Data Type	Suggested TTL	Reasoning
User session	15-30 minutes	Security — limit exposure window
Product catalog	1-24 hours	Changes infrequently, high read volume
Social media feed	30-60 seconds	Users expect near-real-time updates
Configuration/feature flags	1-5 minutes	Balance between freshness and reducing config service load
DNS records	5 minutes - 48 hours	DNS propagation latency is expected

Pros: Dead simple, self-healing (stale data eventually disappears), no coordination needed.
Cons: Data can be stale for up to the full TTL duration, not suitable when freshness is critical.

2. Event-Based Invalidation

Instead of waiting for TTL expiry, the system actively invalidates cache entries when the source data changes.
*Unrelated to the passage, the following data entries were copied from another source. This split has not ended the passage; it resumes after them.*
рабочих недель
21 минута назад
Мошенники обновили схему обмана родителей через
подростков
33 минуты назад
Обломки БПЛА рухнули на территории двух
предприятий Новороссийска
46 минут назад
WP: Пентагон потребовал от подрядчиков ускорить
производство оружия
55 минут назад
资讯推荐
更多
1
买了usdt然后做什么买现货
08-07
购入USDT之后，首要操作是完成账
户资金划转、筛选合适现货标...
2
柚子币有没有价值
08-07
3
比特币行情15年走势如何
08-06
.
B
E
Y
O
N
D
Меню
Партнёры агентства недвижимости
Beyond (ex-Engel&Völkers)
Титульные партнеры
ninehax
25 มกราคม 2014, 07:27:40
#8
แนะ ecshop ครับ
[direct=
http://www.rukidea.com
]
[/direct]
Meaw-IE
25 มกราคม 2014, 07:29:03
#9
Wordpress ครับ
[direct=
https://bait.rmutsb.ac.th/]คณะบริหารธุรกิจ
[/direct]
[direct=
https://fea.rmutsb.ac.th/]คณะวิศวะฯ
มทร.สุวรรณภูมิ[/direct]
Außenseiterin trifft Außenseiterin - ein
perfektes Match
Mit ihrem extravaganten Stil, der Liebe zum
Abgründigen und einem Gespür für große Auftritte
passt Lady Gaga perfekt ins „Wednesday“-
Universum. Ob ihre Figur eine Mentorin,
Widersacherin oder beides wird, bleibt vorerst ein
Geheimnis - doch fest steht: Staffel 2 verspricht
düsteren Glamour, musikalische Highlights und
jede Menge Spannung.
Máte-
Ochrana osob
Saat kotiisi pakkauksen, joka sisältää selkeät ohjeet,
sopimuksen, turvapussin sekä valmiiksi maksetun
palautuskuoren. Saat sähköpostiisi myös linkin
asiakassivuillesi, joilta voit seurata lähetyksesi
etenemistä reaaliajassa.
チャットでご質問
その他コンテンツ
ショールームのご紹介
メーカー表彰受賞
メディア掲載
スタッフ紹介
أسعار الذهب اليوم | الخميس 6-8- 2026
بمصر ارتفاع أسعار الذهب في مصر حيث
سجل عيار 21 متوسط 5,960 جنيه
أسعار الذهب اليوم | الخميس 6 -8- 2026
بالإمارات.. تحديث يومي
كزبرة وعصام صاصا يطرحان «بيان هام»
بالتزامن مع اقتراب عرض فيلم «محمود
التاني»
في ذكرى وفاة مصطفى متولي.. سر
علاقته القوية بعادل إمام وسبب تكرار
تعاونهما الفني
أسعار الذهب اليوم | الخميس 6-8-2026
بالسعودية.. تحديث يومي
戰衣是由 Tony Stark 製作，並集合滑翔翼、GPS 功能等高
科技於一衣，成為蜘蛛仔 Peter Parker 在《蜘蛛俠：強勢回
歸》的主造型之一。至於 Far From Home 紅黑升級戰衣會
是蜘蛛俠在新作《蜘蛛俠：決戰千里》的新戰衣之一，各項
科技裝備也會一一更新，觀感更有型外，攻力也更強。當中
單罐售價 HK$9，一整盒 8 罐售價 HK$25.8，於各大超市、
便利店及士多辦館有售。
This is typically implemented using a publish/subscribe mechanism or message queue.

# Event-based invalidation with Redis Pub/Sub

# Publisher (runs when data changes)
def update_product(product_id, new_data):
    # 1. Update database
    database.update("products", product_id, new_data)
    
    # 2. Publish invalidation event
    redis_client.publish("cache:invalidate", f"product:{product_id}")

# Subscriber (runs on each cache-holding server)
def listen_for_invalidations():
    pubsub = redis_client.pubsub()
    pubsub.subscribe("cache:invalidate")
    
    for message in pubsub.listen():
        if message["type"] == "message":
            cache_key = message["data"]
            local_cache.delete(cache_key)
            redis_client.delete(cache_key)
            print(f"Invalidated: {cache_key}")

Pros: Near-real-time invalidation, data freshness is excellent.
Cons: Added complexity, requires reliable messaging infrastructure, risk of missed events.

3. Write-Through Invalidation

In the write-through pattern, every write operation updates both the cache and the database simultaneously. The cache is always consistent with the database.

def write_through_update(key, value):
    # Update cache and database atomically
    try:
        # Step 1: Write to database
        database.update(key, value)
        
        # Step 2: Update cache with new value
        cache.set(key, value, ttl=3600)
        
        return True
    except DatabaseError:
        # If DB write fails, remove stale cache entry
        cache.delete(key)
        raise

Pros: Strong consistency between cache and database, simple mental model.
Cons: Higher write latency (must write to both), not truly atomic without distributed transactions.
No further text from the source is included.